* **Material shown**:

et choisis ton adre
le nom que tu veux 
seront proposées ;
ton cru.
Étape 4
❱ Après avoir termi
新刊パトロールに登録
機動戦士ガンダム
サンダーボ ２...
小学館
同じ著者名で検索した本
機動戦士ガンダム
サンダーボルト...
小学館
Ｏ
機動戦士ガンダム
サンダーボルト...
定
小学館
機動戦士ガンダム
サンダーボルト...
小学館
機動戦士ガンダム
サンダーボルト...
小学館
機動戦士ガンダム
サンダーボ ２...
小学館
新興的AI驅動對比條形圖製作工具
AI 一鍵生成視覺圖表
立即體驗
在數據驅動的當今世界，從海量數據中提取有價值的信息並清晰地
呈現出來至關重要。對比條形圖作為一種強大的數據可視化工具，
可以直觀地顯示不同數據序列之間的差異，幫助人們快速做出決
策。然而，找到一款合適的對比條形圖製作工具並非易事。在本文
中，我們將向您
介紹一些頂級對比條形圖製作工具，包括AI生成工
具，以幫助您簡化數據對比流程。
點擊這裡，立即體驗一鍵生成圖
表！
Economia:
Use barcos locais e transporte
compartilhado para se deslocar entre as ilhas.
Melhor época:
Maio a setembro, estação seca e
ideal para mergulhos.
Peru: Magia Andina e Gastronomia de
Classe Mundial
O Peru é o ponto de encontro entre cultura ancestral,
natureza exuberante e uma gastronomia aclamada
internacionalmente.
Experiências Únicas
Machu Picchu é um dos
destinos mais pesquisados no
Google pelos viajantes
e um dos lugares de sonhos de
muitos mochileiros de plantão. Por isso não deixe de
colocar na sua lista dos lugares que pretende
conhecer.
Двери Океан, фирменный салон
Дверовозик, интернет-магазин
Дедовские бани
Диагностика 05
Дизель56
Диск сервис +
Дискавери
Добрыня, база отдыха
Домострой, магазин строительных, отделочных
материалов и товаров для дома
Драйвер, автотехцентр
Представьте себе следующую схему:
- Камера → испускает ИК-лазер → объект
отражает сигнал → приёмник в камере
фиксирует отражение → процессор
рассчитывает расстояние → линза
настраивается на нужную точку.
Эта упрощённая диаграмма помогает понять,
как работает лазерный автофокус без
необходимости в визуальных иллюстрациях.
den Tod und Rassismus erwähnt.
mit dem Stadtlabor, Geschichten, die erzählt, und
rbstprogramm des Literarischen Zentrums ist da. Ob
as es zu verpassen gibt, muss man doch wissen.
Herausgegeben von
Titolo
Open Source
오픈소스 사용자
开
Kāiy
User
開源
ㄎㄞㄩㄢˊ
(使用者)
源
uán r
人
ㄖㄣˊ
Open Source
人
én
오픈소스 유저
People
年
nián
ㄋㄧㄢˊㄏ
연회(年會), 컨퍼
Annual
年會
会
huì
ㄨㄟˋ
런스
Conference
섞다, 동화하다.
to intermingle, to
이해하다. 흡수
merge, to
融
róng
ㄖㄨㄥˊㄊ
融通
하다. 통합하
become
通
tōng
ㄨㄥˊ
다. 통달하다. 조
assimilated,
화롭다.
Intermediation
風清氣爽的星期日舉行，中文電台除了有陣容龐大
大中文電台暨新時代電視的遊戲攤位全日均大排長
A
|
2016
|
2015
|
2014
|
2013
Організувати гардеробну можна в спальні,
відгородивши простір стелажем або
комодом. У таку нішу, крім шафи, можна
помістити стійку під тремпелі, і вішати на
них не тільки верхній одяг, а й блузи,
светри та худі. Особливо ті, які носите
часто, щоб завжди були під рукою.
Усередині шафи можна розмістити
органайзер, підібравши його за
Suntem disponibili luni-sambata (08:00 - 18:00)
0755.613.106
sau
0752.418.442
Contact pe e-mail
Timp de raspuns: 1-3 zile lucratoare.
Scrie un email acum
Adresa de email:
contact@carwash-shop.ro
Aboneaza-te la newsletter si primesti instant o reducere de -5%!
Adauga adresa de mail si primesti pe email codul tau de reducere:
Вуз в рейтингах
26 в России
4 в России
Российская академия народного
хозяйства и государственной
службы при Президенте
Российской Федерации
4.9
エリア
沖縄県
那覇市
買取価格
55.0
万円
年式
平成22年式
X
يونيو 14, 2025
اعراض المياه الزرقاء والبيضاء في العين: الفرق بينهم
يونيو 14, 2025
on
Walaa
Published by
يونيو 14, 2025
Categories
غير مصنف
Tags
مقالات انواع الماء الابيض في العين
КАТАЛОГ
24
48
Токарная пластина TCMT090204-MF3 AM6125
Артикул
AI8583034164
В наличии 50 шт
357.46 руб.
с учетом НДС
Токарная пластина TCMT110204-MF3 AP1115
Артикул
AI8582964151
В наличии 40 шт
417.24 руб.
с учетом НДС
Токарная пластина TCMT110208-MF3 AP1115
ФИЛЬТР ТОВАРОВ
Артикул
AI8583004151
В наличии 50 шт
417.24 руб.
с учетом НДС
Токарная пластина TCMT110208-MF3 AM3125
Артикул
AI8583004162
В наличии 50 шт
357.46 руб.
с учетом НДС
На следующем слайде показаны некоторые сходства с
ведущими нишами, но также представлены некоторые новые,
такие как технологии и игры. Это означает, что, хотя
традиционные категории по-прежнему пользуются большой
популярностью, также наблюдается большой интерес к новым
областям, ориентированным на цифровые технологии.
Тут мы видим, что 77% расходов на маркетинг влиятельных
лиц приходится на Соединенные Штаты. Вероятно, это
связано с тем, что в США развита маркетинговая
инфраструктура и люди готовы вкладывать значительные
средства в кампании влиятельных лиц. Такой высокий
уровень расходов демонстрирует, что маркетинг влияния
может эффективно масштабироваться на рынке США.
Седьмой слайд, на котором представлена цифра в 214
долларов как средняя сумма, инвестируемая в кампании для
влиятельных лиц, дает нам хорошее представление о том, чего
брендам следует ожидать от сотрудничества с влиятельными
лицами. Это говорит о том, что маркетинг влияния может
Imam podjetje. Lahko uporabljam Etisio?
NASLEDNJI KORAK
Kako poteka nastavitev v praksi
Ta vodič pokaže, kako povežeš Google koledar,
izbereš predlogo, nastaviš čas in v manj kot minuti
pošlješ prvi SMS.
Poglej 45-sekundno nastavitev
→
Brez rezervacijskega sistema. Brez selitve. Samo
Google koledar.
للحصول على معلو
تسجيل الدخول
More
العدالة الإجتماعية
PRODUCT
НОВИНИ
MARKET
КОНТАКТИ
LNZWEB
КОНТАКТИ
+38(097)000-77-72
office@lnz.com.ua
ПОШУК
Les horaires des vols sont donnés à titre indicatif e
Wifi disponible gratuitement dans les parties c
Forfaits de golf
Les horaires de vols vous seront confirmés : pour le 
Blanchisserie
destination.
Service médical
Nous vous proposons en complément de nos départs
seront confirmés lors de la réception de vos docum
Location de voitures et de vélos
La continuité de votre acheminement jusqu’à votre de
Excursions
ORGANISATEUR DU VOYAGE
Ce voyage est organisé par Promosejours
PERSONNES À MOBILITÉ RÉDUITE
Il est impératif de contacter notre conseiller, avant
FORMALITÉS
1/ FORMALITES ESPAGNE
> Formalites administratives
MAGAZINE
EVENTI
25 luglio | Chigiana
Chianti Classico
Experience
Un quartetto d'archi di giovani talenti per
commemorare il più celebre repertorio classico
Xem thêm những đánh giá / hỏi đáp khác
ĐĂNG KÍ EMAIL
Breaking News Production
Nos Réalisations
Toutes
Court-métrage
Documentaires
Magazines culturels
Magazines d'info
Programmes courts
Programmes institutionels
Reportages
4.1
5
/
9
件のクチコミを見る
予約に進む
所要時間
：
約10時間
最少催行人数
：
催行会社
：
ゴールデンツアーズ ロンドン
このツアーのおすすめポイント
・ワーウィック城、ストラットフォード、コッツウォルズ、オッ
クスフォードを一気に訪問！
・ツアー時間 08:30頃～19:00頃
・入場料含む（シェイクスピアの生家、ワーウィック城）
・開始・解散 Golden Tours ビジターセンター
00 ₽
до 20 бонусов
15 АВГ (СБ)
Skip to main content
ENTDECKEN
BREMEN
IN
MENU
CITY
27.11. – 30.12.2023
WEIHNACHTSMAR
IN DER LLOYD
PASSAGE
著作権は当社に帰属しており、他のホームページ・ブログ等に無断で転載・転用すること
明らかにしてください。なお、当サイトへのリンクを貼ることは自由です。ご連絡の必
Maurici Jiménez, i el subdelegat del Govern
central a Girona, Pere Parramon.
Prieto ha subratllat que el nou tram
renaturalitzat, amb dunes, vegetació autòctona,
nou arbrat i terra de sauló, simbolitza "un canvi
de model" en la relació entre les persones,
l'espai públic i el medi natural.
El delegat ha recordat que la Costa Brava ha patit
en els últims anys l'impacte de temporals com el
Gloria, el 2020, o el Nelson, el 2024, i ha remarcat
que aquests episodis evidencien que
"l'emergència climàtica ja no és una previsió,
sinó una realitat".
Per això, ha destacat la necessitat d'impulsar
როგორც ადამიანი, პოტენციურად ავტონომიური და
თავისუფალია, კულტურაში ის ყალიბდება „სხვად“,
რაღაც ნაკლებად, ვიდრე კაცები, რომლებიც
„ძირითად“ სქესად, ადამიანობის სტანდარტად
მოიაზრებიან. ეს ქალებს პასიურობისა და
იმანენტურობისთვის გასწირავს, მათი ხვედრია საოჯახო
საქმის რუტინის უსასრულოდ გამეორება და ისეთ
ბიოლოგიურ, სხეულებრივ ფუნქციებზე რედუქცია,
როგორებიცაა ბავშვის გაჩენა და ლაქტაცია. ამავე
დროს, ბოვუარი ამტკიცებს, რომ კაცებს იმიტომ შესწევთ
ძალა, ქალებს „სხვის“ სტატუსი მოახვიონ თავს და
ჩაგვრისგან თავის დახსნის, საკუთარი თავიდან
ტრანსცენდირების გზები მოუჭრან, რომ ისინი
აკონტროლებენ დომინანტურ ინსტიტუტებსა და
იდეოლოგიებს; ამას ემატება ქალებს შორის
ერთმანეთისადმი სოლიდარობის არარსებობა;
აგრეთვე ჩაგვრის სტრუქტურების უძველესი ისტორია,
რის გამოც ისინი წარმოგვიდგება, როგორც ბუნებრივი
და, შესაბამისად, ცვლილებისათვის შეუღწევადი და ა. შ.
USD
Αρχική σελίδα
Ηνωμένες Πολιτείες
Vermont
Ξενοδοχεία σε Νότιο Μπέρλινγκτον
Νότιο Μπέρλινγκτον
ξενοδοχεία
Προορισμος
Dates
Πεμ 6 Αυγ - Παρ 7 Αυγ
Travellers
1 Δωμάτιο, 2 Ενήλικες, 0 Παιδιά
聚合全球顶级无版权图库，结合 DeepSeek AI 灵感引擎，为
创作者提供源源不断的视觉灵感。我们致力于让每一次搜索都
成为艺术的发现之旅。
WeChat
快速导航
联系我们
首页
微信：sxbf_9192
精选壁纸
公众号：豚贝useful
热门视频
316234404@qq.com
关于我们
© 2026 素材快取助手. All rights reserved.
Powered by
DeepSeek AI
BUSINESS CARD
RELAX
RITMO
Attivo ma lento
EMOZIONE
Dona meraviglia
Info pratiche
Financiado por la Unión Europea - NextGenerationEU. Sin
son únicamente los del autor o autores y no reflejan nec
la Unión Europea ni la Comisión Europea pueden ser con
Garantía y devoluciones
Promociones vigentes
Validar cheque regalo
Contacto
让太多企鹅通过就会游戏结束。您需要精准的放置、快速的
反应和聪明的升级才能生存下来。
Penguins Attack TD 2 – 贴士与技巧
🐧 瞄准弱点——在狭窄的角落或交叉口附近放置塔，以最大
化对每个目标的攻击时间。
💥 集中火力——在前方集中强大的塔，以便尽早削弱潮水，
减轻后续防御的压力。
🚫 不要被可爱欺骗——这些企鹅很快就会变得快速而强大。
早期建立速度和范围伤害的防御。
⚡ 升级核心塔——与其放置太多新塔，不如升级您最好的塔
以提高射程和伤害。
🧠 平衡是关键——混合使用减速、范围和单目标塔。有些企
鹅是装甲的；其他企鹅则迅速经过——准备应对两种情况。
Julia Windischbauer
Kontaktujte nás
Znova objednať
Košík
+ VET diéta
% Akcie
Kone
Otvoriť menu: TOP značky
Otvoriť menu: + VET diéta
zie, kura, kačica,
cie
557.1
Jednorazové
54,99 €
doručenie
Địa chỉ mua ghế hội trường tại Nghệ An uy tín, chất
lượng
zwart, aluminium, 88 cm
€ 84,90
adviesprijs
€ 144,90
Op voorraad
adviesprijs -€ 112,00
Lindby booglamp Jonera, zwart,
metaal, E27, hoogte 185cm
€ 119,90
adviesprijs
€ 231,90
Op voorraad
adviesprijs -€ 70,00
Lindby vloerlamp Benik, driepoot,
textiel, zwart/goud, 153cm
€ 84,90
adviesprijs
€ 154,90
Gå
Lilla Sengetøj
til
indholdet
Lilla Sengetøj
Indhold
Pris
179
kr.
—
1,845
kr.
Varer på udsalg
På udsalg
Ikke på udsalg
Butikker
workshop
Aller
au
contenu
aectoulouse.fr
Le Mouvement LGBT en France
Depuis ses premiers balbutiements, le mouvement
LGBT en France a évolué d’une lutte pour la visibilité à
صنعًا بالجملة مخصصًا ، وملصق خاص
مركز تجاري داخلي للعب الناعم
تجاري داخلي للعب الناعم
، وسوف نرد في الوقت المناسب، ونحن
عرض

* **Task requirements**: Lines of the material may hold the string "Programmes". Copy each one that does.

* **Written answer**:
Programmes courts
Programmes institutionels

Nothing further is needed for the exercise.